Gracias, Hilario J. Rodríguez.
Anónimo
Me llamo Rosa y leo vuestro blog casi desde que apareció. Quería deciros que casi siempre me gusta y que hoy me ha gustado especialmente.
Un saludo.
He leído este libro. Lo recomiendo.
Chusé
Estupenda recomendación. Muy buenos textos.
Jaime Recamar
Seguid así, lo estáis haciendo muy bien.
Cristal Oscuro
Me quito el sombrero ante Hilario J. Rodríguez. La reseña es espléndida.
Dos grandes textos.
Mari Carmen
Pregunta para alguno de los reseñistas: ¿qué lugar ocupa Joan Didion en las letras norteamericanas?
Hilario, dices que el marido también era escritor. ¿Has leído algo suyo? ¿Vale la pena?
Hugo Sierra
Unas reseñas increíbles, sobre todo la de Hilario.
Un saludo.
Bego
Me ha emocionado mucho el último texto sobre este libro. Me lo compro mañana mismo.
Thea
Increíbles reseñas, en especial la de Ruiz Villagordo.
Hilario es un monstruo. Sus reseñas, aquí, y sus artículos en todas partes, son de lo mejor que te puedes echar a la boca. Un eso fuerte y a seguir así.
¿Qué fue de Joan Didion después de la muerte de su hija?
El curioso de turno
Queridos amigos:
Ante todo, perdonad por la tardanza en contestar,pero he estado en otra galaxia, atendiendo a las mil cosas que siempre tengo pendientes.
Muchas gracias a Guillermo Ruiz Villagordo por su maravillosa reseña. Gracias también a todos los que habéis enviado muestras de ánimo y gratitud, que repartirmos entre Guillermo y yo, sin olvidarnos del resto de compañeros que hacen posible este blog.
Y un pequeño comentario para Hugo Sierra: Joan Didion es una escritora algo incómoda en las letras norteamericanas, no tanto por la calidad de su obra como por su autoridad intelectual, que siempre ha sido tan cuestionada como ahora lo es Hillary Clinton con respecto a su posible candidatura para las presidenciales (crucemos los dedos para que consiga el apoyo de su partido).

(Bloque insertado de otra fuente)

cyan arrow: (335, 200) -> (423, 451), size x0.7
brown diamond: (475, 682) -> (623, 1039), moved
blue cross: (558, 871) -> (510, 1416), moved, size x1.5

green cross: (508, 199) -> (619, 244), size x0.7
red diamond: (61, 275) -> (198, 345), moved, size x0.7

Joan Didion es, un poco, un producto de los sesenta, cuando escritores como Norman Mailer o Gore Vidal entraron con su obra en cuestiones relacionadas con la vida pública o con la política. Y, por desgracia, su obra se ha visto afectada por las deudas que ha ido adquiriendo con determinados momentos hoy ya olvidados (como las novelas en las que ella los recreó).
En cuanto al marido de Joan Didion, sólo sé que ha escrito novelas, ensayos y guiones, pero no he leído nada. Sé, eso sí, que era una de esas personas de inteligencia funcional, capaz de escribirte sobre la Guerra Civil o sobre los polvorones de la Estepa sin despeinarse y con más rigor que vigor, con más conocimiento que inteligencia, con más información que sabiduría... Quizás deberíamos darle una oportunidad para corroborar todo esto.
Un saludo a todos.
Hilario J. Rodríguez
Eres un flecha, Hilario.
Gracias por tu respuesta; ya me extrañaba que no te dignases dar siquiera signos de vida.
Si leo algo de Gregory, te dejo un comentario cuando saques alguna reseña nueva (pronto, ¿vale?).